Und nicht nur die Beschäftigungsformen beeinflussen laut einer Erhebung der Česká spořitelna Frauen in ihrem Berufsleben. Ein weiteres Problem ist die Lohnungleichheit. Laut dem sogenannten „Gender Pay Gap“, der zeigt, um wie viel die Löhne von Frauen niedriger sind als die von Männern, werden Frauen in Tschechien um 16,4 Prozent niedriger bezahlt.
Dies ist auch der Grund, warum die Tschechische Republik im Arbeitsmarktgleichheitsindex, der Beteiligung, Segregation und Arbeitsplatzqualität umfasst, den 23. Platz belegt.

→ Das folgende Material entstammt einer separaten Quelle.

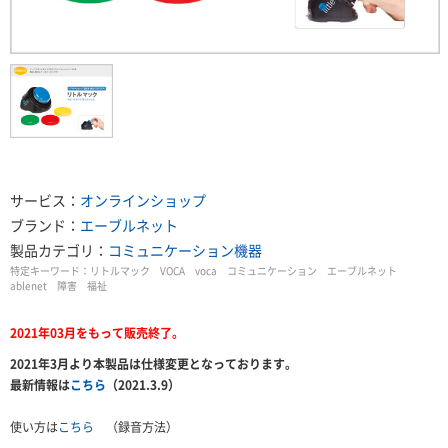
サービス：
オンラインショップ
ブランド：
エーブルネット
製品カテゴリ：
コミュニケーション機器
特定キーワード：
リトルマック VOCA voca コミュニケーション エーブルネット
ablenet 障害 福祉
2021年03月をもって販売終了。
2021年3月より本製品は仕様変更となっております。
最新情報は
こちら
（2021.3.9）
使い方は
こちら
（録音方法）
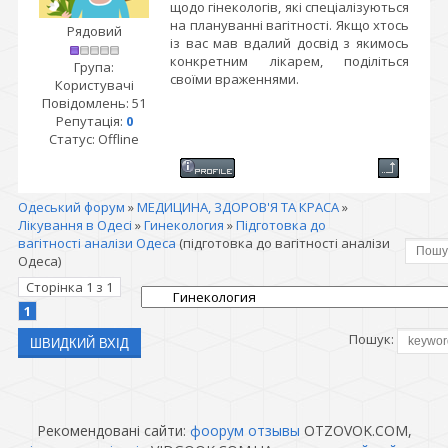
щодо гінекологів, які спеціалізуються
на плануванні вагітності. Якщо хтось
Рядовий
із вас мав вдалий досвід з якимось
конкретним лікарем, поділіться
Група:
своїми враженнями.
Користувачі
Повідомлень:
51
Репутація:
0
Статус:
Offline
Одеський форум
»
МЕДИЦИНА, ЗДОРОВ'Я ТА КРАСА
»
Лікування в Одесі
»
Гинекология
»
Підготовка до
вагітності аналізи Одеса
(підготовка до вагітності аналізи
Одеса)
Сторінка
1
з
1
1
Пошук:
Рекомендовані сайти:
фоорум отзывы
OTZOVOK.COM,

„Internationale Studien zeigen, dass Kinder der dominierende Faktor im Lohngefälle zwischen Männern und Frauen werden. Im Gegenteil, es wird immer weniger durch Bildungsunterschiede verursacht. Das Lohngefälle beginnt sich gegenüber Frauen nach der Geburt ihres ersten erheblich zu vergrößern Kind. Im Gegenteil, das Gehalt von Frauen ohne Kinder ist dem Gehalt von Männern ziemlich ähnlich“, erklärt David Navrátil.
Wohlstandsindex der Tschechischen Republik
Wohlstandsindex ist ein Gemeinschaftsprojekt des Portals Europe in data und der Česká spořitelna.
Neben makroökonomischen Daten untersucht es eine Reihe weiterer wichtiger Aspekte und sucht nach Wegen zur Verbesserung der Lebensbedingungen von Menschen und Unternehmen in der Tschechischen Republik. Der Index basiert auf zehn Grundpfeilern.
Die Einzelergebnisse werden als Ranking der Bundesländer ausgewertet.